Hydrogen production is touted by the Canadian government and others around the world as a clean alternative to fossil fuel use, but climate-impact assessments are vulnerable to miscalculations, according to new research by the Environmental Defense Fund (EDF).
In most cases, the analysis of hydrogen technology doesn’t account for methane or hydrogen — a very mobile gas — leaking into the atmosphere or the climate impact these gases will have in the near term, says the study published Feb. 21 in the journal Environmental Science & Technology.
Hydrogen produced from natural gas with carbon capture technology could actually increase near-term warming by up to 50 per cent compared to fossil fuels if lots of hydrogen is leaking from the infrastructure and methane is emitted, said the study.

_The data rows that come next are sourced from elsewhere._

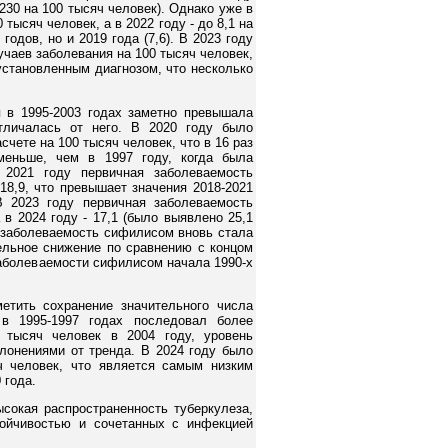
 (230 на 100 тысяч человек). Однако уже в
тысяч человек, а в 2022 году - до 8,1 на
годов, но и 2019 года (7,6). В 2023 году
учаев заболевания на 100 тысяч человек,
 установленным диагнозом, что несколько
 в 1995-2003 годах заметно превышала
тличалась от него. В 2020 году было
счете на 100 тысяч человек, что в 16 раз
меньше, чем в 1997 году, когда была
 2021 году первичная заболеваемость
18,9, что превышает значения 2018-2021
В 2023 году первичная заболеваемость
в 2024 году - 17,1 (было выявлено 25,1
я заболеваемость сифилисом вновь стала
ельное снижение по сравнению с концом
заболеваемости сифилисом начала 1990-х
етить сохранение значительного числа
 в 1995-1997 годах последовал более
 тысяч человек в 2004 году, уровень
лонениями от тренда. В 2024 году было
ч человек, что является самым низким
 года.
сокая распространенность туберкулеза,
тойчивостью и сочетанных с инфекцией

By contrast, if methane and hydrogen emissions are low, it could decrease warming impacts by over 70 per cent, it found.
“It’s important to get the emissions accounting right, both to accurately assess climate impacts of hydrogen systems and to identify opportunities to reduce them,” said EDF climate scientist and lead author Tianyi Sun in a press release.
“If you don't take those things into account, you can draw really wrong conclusions,” said Paul Martin, a chemical engineer and co-founder of the Hydrogen Science Coalition, a group of experts and scientists who are either retired or not financially involved with hydrogen or hydrogen alternatives.
“Depending on the use case, it can make the difference between hydrogen being a reasonable partial decarbonization strategy and … actually making things way worse,” Martin told Canada’s National Observer in a phone interview.
Environmental Defense Fund’s research examined existing life-cycle studies from a variety of hydrogen systems to see how high or low releases of methane and hydrogen affect the technology’s efficacy at fighting climate change, along with other factors.
Hydrogen is often referred to as green, blue or grey to indicate its impact on climate change. Green hydrogen is produced using renewable electricity, blue is generated with fossil fuels but uses carbon capture technology to limit some of the emissions, and grey hydrogen is the same but without carbon capture. The vast majority of the world’s hydrogen is produced from gas or fossil fuels without carbon capture. The federal government’s hydrogen strategy, published in late 2020, makes clear that while there is potential to produce hydrogen from renewable energy sources with zero greenhouse gas emissions, the short-term focus is to produce it from natural gas in concert with the fossil fuel sector, as previously reported by Canada’s National Observer. The federal government doesn’t use colours to identify how its hydrogen is produced, instead using the term “clean” hydrogen to encompass green and blue hydrogen production.
“The only ‘clean’ hydrogen is hydrogen that truly does have low global warming potential,” said Martin.
“If you're gonna make it from electricity, the electricity has to be truly clean, it has to be additive,” said Martin. “It has to be new renewable electricity. It has to be produced when the electricity is being consumed by the hydrogen production, and it has to be produced where that electricity is going to be consumed. Otherwise, you're just making the grid dirtier.”
The study noted that electricity used to produce hydrogen will likely be replaced by coal or natural gas, which, in some cases, can have a net negative impact on the climate.
For hydrogen produced using natural gas, it is “extremely important” that it has low methane emissions, said Martin. “The industry can't be trusted, honestly, to report their own methane emissions. They've done a terrible job of it and the satellites are catching them out, proving them to be liars.”
The study says ignoring hydrogen emissions can considerably overestimate the decarbonization benefits of hydrogen systems. Hydrogen emissions are largely unknown and studies are needed to pin down where the emissions are coming from and in what quantities, according to the EDF study.
The study looked at how different assumptions about leaking gases and other factors affect hydrogen’s decarbonization impacts — for better or worse. It didn’t assess whether hydrogen is the best choice to decarbonize certain sectors.
The federal government is proposing an investment tax credit for clean hydrogen that would cost $5.7 billion over five years, according to the Parliamentary Budget Office. The subsidy amount varies depending on how clean the hydrogen is, which is why it's so important to accurately assess the climate impacts of hydrogen systems, said Martin.
— With files from John Woodside
Natasha Bulowski / Local Journalism Initiative / Canada’s National Observer
Comments
The one thing I didn't know here, that I looked up when I saw it glancingly mentioned in the article, is that leaked hydrogen gas itself can act as a greenhouse gas. Not directly, but apparently it helps methane stick around longer. And I really, really don't trust big corporations, let alone the existing fossil fuel corporations that are pushing this stuff, to avoid leaks. It's not something they do. Avoiding leaks is a cost, and costs reduce profits.
So, although I already didn't think hydrogen was worth much as a solution to most things, I'm even more suspicious of it now.